*** Records supplied Section Begins ***

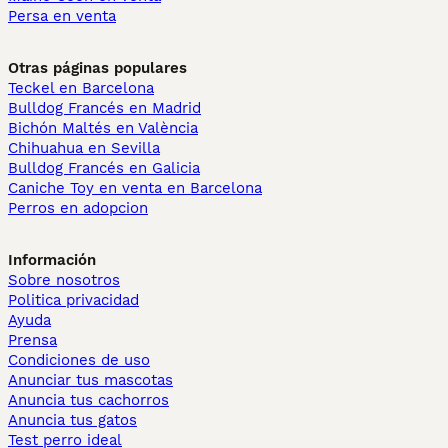
Persa en venta
Otras páginas populares
Teckel en Barcelona
Bulldog Francés en Madrid
Bichón Maltés en València
Chihuahua en Sevilla
Bulldog Francés en Galicia
Caniche Toy en venta en Barcelona
Perros en adopcion
Información
Sobre nosotros
Politica privacidad
Ayuda
Prensa
Condiciones de uso
Anunciar tus mascotas
Anuncia tus cachorros
Anuncia tus gatos
Test perro ideal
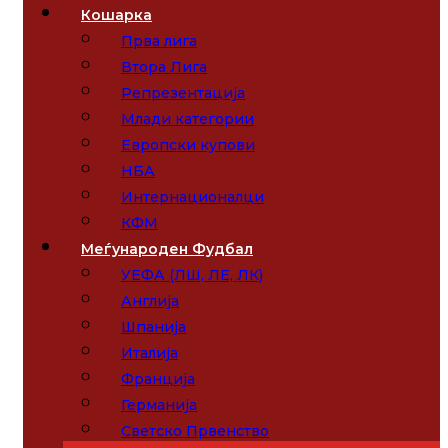
Кошарка
Прва лига
Втора Лига
Репрезентација
Млади категории
Европски купови
НБА
Интернационалци
КФМ
Меѓународен Фудбал
УЕФА (ЛШ, ЛЕ, ЛК)
Англија
Шпанија
Италија
Франција
Германија
Светско Првенство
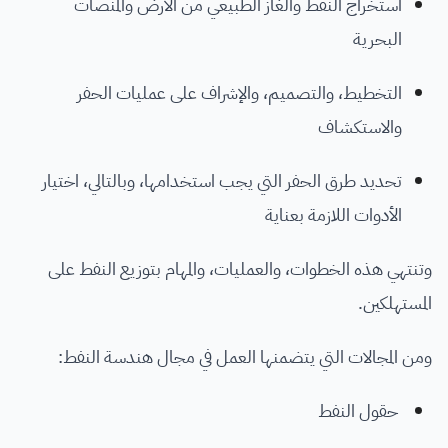
استخراج النفط والغاز الطبيعي من الأرض والمنصات
البحرية
التخطيط، والتصميم، والإشراف على عمليات الحفر
والاستكشاف
تحديد طرق الحفر التي يجب استخدامها، وبالتالي، اختيار
الأدوات اللازمة بعناية
وتنتهي هذه الخطوات، والعمليات، والمهام بتوزيع النفط على
المستهلكين.
ومن المجالات التي يتضمنها العمل في مجال هندسة النفط:
حقول النفط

*** Records supplied Section Ends ***

= Your goal =
Whenever a line includes the word "النفط", pull it out of the entries.

= Problem solution =
استخراج النفط والغاز الطبيعي من الأرض والمنصات
وتنتهي هذه الخطوات، والعمليات، والمهام بتوزيع النفط على
ومن المجالات التي يتضمنها العمل في مجال هندسة النفط:
حقول النفط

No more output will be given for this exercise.